I wonder how long he’ll stay in there? he asked inside his head a hundred times, and then Do you think he’s all right? To fill the gap. He didn’t wonder, and he didn’t worry either. His thoughts were here, with Veronica. Dougal wasn’t a part of the things he wanted to say.
A body cannot sink into hard ground. Stones grow large and uncomfortable, blood stops flowing, numbness and pain imitate one another, discomfort scrapes at the edges of unconsciousness. You wake, turn, settle again. They turned, together, so that Veronica’s breath was close and warm on his face. Colin pretended to be asleep, breathed in her breath, gave it back. Waited. She squirmed, to make herself more comfortable. He squirmed too, in the manner of a sleeper, but with the careful motivation of a boy, alone with a girl. In the darkness he felt her body against his, her arm across him, her hand against his back, not asleep. His heartbeat began its own conversation, loud, hard, insistent. His breath resisted, slowed, called for calm. Her cheek was warm against his. Her legs parted, so that one of his own was trapped between them, damp trouser leg against damp trouser leg. Her breasts squashed against his delighted, panicked chest.
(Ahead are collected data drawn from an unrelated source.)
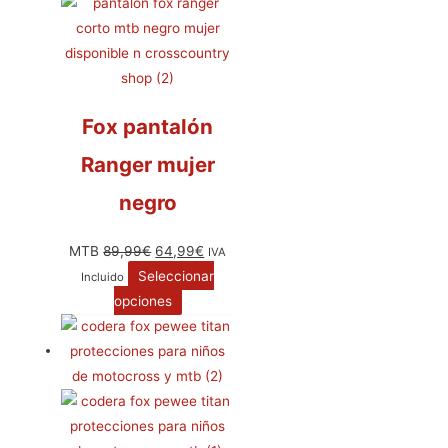
Fox pantalón
Ranger mujer
negro
MTB
89,99
€
64,99
€
IVA
Seleccionar
Incluido
opciones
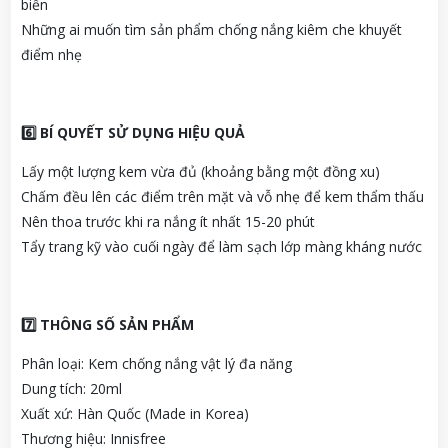
biển
Những ai muốn tìm sản phẩm chống nắng kiêm che khuyết
điểm nhẹ
6️
BÍ QUYẾT SỬ DỤNG HIỆU QUẢ
Lấy một lượng kem vừa đủ (khoảng bằng một đồng xu)
Chấm đều lên các điểm trên mặt và vỗ nhẹ để kem thẩm thấu
Nên thoa trước khi ra nắng ít nhất 15-20 phút
Tẩy trang kỹ vào cuối ngày để làm sạch lớp màng kháng nước
7️
THÔNG SỐ SẢN PHẨM
Phân loại: Kem chống nắng vật lý đa năng
Dung tích: 20ml
Xuất xứ: Hàn Quốc (Made in Korea)
Thương hiệu: Innisfree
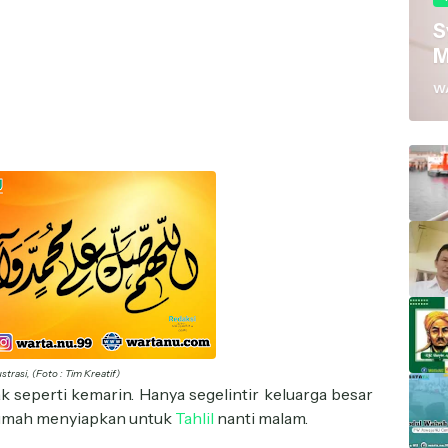
S
M
W
ustrasi, (Foto : Tim Kreatif)
k seperti kemarin. Hanya segelintir keluarga besar
 rumah menyiapkan untuk
Tahlil
nanti malam.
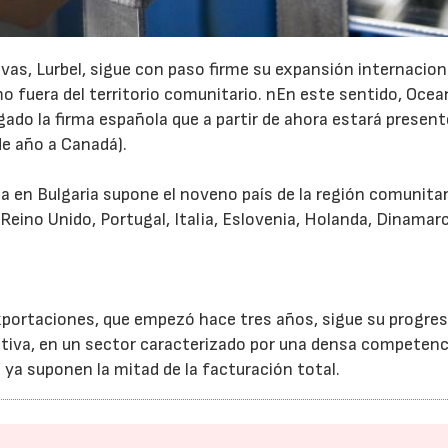
vas, Lurbel, sigue con paso firme su expansión internacion
 fuera del territorio comunitario. nEn este sentido, Ocea
gado la firma española que a partir de ahora estará present
 de año a Canadá).
23/07/2026
30/07/2026
a en Bulgaria supone el noveno país de la región comunitar
 Reino Unido, Portugal, Italia, Eslovenia, Holanda, Dinamar
 exportaciones, que empezó hace tres años, sigue su progre
tiva, en un sector caracterizado por una densa competenc
ya suponen la mitad de la facturación total.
And it was dark. Black. Empty as a cave. If Colin concentrated on just that, let his breath win the battle against his pulse, this was no place at all. The ground beneath him left his exposed side alone. Held him, that was all. Her breath grew warmer, until there was a familiar taste to it, and a touch, a kiss. Her tongue touched his and he withdrew it in sudden surpise. He felt the corners of her mouth tighten to a smile. Her hand moved down to the back of his leg and pulled it further forward. Her own legs moved, renewed their purchase. It was happening. Colin knew that much. And all he had to do was be careful not to disturb it, not give it a reason for ending. His own hand moved; was not moved, moved itself. Found the highest point, her hip, rested, continued. He was learning to breathe again. Finding it held within for too long, having to remind himself to let it out, breathe in, forgetting once more.